What is needed: When you reach the line containing "Pós Impressionismo" in the entries below, begin reproducing lines exactly, and stop once the line containing "Petra A. Bauer, Berlin" is done.

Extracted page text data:
══════
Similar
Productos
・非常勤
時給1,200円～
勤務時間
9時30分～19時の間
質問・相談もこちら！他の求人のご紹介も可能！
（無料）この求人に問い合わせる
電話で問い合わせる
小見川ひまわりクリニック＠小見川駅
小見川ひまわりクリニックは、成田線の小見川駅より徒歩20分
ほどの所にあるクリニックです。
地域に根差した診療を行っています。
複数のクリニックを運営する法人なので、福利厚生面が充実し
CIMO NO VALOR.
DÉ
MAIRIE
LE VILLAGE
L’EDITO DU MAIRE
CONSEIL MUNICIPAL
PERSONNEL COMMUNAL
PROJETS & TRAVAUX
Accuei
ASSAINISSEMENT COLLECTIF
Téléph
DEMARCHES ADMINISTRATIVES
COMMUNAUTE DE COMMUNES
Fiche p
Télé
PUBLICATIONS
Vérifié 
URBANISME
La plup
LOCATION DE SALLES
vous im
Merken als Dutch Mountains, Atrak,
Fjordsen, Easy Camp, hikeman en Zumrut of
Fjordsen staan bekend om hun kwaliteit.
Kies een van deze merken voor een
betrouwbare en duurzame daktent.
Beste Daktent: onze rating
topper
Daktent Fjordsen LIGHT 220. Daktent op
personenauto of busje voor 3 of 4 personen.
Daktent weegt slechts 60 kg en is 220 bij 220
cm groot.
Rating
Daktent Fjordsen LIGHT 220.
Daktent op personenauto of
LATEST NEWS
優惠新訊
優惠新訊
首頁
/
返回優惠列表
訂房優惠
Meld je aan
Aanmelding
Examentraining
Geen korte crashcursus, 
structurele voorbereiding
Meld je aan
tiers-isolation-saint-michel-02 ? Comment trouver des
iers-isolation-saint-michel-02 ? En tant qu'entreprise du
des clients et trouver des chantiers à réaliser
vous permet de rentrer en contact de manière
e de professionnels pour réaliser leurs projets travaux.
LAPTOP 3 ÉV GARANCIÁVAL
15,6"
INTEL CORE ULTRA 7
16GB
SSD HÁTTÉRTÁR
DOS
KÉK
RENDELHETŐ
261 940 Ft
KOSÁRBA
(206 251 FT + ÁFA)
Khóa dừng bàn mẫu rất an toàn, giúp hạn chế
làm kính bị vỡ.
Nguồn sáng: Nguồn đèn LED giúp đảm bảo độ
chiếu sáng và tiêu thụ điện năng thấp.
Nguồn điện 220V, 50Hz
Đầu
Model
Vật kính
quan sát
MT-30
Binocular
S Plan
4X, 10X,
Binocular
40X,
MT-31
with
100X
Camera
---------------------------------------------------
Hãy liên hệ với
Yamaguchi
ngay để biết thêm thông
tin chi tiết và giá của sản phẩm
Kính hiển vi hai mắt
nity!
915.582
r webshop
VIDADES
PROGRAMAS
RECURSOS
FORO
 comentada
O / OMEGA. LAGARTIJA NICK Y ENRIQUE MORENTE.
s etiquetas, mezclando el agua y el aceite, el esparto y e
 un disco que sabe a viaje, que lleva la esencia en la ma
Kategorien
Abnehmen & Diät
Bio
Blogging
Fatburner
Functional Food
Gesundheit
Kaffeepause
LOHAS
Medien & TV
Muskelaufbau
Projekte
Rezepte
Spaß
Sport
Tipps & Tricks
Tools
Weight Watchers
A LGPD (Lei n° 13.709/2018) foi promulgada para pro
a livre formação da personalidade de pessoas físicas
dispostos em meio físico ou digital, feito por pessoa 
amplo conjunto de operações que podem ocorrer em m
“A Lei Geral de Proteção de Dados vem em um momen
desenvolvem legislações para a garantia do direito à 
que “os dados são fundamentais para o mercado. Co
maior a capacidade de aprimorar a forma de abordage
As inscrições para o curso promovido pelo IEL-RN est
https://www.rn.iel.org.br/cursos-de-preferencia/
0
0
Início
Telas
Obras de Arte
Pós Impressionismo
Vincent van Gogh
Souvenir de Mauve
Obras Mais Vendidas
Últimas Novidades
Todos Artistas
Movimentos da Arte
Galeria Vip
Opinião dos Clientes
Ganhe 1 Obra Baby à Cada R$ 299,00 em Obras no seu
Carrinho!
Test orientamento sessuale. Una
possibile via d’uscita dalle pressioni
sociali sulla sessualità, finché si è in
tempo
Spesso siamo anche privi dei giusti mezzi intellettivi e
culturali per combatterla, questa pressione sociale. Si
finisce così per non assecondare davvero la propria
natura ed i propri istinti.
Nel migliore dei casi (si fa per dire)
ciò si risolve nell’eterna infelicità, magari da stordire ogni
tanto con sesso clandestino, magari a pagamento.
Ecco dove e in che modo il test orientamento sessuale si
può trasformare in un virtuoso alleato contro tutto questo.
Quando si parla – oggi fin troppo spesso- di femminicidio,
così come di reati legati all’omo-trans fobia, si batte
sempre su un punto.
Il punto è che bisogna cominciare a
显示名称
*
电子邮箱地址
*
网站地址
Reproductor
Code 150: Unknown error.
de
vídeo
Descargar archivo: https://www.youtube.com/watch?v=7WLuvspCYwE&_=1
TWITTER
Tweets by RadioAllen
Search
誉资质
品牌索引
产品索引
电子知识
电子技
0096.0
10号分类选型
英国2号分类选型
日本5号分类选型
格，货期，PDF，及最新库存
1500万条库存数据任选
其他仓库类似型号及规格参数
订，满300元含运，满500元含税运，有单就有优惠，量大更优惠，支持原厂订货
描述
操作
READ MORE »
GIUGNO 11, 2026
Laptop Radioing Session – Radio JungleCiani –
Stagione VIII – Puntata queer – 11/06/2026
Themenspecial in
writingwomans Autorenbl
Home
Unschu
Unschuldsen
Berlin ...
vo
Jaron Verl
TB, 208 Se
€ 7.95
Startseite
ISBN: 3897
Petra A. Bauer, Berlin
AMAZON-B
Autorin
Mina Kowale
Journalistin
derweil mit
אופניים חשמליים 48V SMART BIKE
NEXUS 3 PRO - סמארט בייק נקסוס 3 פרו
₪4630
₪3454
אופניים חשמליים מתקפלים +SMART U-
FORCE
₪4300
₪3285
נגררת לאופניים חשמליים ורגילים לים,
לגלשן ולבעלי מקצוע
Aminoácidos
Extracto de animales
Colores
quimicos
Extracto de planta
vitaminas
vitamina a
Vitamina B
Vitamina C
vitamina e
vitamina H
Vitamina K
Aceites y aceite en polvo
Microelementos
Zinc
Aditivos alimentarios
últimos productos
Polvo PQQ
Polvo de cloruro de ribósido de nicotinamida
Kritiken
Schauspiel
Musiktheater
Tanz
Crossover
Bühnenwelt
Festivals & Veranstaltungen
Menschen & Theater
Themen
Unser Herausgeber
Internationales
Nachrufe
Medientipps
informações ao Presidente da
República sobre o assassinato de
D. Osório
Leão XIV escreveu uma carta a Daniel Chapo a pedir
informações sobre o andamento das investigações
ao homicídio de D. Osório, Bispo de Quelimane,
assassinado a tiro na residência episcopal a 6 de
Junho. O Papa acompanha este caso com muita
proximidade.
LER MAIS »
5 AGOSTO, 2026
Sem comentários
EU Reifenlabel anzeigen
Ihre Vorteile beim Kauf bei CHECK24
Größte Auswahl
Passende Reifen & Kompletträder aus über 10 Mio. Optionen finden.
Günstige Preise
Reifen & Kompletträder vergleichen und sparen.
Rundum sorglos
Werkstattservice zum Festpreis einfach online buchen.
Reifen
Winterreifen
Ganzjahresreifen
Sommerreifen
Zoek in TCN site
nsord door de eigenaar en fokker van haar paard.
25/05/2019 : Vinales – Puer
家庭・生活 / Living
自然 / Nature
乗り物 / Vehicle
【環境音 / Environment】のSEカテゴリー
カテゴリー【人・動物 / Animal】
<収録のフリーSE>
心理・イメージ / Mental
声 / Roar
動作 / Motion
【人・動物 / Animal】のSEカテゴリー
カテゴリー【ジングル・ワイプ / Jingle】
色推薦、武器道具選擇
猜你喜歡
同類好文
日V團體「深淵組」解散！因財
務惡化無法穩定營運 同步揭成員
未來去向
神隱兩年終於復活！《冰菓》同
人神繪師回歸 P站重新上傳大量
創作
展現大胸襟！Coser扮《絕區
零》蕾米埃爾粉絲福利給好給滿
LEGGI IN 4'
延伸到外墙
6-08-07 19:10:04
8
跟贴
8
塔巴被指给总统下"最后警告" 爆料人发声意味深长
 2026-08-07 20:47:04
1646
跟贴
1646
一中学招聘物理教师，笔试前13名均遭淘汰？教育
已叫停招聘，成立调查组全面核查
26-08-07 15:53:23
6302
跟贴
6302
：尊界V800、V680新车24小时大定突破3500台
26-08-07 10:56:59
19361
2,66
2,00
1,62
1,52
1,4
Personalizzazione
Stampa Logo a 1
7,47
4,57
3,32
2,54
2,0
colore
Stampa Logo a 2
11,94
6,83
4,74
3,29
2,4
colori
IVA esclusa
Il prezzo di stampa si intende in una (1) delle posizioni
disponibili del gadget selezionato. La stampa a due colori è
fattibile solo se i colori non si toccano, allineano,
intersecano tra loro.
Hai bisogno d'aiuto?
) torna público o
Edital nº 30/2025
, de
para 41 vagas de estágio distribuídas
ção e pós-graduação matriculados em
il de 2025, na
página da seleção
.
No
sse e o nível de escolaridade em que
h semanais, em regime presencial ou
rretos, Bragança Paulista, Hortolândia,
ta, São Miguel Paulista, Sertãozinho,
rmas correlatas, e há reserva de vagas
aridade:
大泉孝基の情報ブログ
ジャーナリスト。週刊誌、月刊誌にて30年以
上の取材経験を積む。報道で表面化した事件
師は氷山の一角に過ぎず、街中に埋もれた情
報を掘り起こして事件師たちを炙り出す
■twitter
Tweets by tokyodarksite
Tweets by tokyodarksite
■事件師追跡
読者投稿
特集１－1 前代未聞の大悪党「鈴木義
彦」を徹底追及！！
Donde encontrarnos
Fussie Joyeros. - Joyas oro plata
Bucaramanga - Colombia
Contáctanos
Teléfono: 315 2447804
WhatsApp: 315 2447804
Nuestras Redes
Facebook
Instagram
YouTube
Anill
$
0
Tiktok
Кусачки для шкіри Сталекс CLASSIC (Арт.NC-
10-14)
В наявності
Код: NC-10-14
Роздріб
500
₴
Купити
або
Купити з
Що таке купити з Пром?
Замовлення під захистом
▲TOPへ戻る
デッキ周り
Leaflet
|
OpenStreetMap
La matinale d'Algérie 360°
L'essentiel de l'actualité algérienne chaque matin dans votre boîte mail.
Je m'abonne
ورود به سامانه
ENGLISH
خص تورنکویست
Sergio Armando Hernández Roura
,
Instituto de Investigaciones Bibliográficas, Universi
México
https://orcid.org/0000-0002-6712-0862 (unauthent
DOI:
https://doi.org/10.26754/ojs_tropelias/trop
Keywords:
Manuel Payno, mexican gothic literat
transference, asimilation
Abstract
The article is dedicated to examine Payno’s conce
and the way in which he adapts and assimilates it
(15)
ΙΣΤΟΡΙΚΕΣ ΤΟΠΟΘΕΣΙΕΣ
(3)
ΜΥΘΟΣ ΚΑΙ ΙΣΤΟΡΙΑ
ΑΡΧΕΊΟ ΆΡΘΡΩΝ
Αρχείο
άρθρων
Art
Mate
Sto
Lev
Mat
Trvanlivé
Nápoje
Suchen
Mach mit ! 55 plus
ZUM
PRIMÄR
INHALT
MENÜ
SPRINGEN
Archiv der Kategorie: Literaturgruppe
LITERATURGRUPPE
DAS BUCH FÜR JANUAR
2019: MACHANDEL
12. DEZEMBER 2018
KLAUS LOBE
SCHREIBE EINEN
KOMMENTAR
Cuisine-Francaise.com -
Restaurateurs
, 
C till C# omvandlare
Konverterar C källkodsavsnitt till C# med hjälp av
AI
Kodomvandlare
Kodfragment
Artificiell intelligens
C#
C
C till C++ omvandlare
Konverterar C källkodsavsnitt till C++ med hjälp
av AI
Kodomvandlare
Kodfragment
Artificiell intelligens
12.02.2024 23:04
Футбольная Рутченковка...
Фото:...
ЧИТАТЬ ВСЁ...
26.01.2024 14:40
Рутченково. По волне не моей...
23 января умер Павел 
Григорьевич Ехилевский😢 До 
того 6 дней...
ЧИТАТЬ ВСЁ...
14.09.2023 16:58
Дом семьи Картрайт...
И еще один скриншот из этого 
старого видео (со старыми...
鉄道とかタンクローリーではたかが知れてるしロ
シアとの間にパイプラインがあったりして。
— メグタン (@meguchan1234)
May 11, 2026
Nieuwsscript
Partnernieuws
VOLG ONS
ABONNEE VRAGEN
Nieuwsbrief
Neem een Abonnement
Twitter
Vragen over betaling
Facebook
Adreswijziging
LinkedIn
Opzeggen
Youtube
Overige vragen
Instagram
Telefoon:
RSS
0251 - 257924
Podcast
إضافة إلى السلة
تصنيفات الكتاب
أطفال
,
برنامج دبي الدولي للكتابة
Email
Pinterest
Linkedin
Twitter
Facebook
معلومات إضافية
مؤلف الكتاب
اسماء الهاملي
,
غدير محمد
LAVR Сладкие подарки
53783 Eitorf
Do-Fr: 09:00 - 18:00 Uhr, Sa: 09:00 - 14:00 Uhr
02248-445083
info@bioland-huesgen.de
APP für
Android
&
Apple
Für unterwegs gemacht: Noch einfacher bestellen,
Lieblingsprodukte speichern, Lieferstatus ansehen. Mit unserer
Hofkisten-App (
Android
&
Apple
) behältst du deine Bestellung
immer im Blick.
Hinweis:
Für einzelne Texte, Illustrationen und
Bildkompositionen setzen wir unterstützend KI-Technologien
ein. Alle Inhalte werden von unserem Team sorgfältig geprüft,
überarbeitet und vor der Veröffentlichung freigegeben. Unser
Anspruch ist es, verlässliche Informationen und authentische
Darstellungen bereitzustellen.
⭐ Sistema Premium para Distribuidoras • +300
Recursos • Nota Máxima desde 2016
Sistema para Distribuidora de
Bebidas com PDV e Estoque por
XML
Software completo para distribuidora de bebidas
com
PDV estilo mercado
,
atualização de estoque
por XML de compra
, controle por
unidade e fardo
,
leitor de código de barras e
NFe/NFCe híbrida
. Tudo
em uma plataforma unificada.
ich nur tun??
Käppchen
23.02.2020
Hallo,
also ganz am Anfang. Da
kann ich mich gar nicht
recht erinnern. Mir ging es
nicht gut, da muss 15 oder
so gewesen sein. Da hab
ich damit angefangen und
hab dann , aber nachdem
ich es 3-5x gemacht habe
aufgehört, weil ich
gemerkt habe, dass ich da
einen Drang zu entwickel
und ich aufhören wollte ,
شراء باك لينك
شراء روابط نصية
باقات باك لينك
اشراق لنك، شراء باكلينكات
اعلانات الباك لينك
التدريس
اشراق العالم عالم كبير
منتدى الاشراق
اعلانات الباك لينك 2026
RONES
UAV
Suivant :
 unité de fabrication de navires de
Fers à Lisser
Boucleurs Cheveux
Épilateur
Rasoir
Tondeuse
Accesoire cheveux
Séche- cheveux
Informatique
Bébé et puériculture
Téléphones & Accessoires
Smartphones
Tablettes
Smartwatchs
══════
Reply to the exercise:
Pós Impressionismo
Vincent van Gogh
Souvenir de Mauve
Obras Mais Vendidas
Últimas Novidades
Todos Artistas
Movimentos da Arte
Galeria Vip
Opinião dos Clientes
Ganhe 1 Obra Baby à Cada R$ 299,00 em Obras no seu
Carrinho!
Test orientamento sessuale. Una
possibile via d’uscita dalle pressioni
sociali sulla sessualità, finché si è in
tempo
Spesso siamo anche privi dei giusti mezzi intellettivi e
culturali per combatterla, questa pressione sociale. Si
finisce così per non assecondare davvero la propria
natura ed i propri istinti.
Nel migliore dei casi (si fa per dire)
ciò si risolve nell’eterna infelicità, magari da stordire ogni
tanto con sesso clandestino, magari a pagamento.
Ecco dove e in che modo il test orientamento sessuale si
può trasformare in un virtuoso alleato contro tutto questo.
Quando si parla – oggi fin troppo spesso- di femminicidio,
così come di reati legati all’omo-trans fobia, si batte
sempre su un punto.
Il punto è che bisogna cominciare a
显示名称
*
电子邮箱地址
*
网站地址
Reproductor
Code 150: Unknown error.
de
vídeo
Descargar archivo: https://www.youtube.com/watch?v=7WLuvspCYwE&_=1
TWITTER
Tweets by RadioAllen
Search
誉资质
品牌索引
产品索引
电子知识
电子技
0096.0
10号分类选型
英国2号分类选型
日本5号分类选型
格，货期，PDF，及最新库存
1500万条库存数据任选
其他仓库类似型号及规格参数
订，满300元含运，满500元含税运，有单就有优惠，量大更优惠，支持原厂订货
描述
操作
READ MORE »
GIUGNO 11, 2026
Laptop Radioing Session – Radio JungleCiani –
Stagione VIII – Puntata queer – 11/06/2026
Themenspecial in
writingwomans Autorenbl
Home
Unschu
Unschuldsen
Berlin ...
vo
Jaron Verl
TB, 208 Se
€ 7.95
Startseite
ISBN: 3897
Petra A. Bauer, Berlin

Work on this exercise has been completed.